= DATA FOR THIS EXERCISE =

Content starts

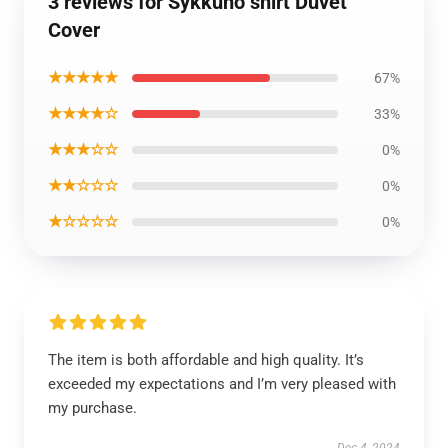
3 reviews for Sykkuno shirt Duvet
Cover
★★★★★
67%
★★★★☆
33%
★★★☆☆
0%
★★☆☆☆
0%
★☆☆☆☆
0%
The item is both affordable and high quality. It’s
exceeded my expectations and I’m very pleased with
my purchase.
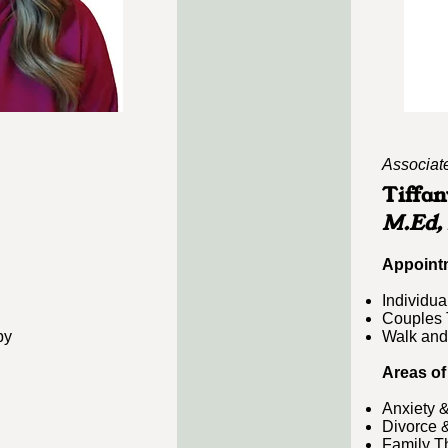
Associat
Tiffan
M.Ed,
​Appoint
Individua
Couples 
py
Walk and
Areas of
Anxiety 
Divorce 
Family T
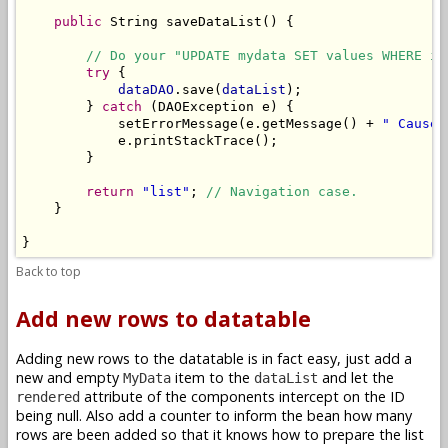
public
 String saveDataList() {

// Do your "UPDATE mydata SET values WHERE id
try
 {

dataDAO
.save(
dataList
);

        } 
catch
 (DAOException e) {

            setErrorMessage(e.getMessage() + 
" Cause:
            e.printStackTrace();

        }

return
"list"
; 
// Navigation case.
    }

Content ends

Without carrying over any pictures, retype the records above exactly.

= RESPONSE TO THIS TASK =
3 reviews for Sykkuno shirt Duvet
Cover
★★★★★
67%
★★★★☆
33%
★★★☆☆
0%
★★☆☆☆
0%
★☆☆☆☆
0%
The item is both affordable and high quality. It’s
exceeded my expectations and I’m very pleased with
my purchase.
Associat
Tiffan
M.Ed,
​Appoint
Individua
Couples 
py
Walk and
Areas of
Anxiety 
Divorce 
Family T
public
 String saveDataList() {

// Do your "UPDATE mydata SET values WHERE id
try
 {

dataDAO
.save(
dataList
);

        } 
catch
 (DAOException e) {

            setErrorMessage(e.getMessage() + 
" Cause:
            e.printStackTrace();

        }

return
"list"
; 
// Navigation case.
    }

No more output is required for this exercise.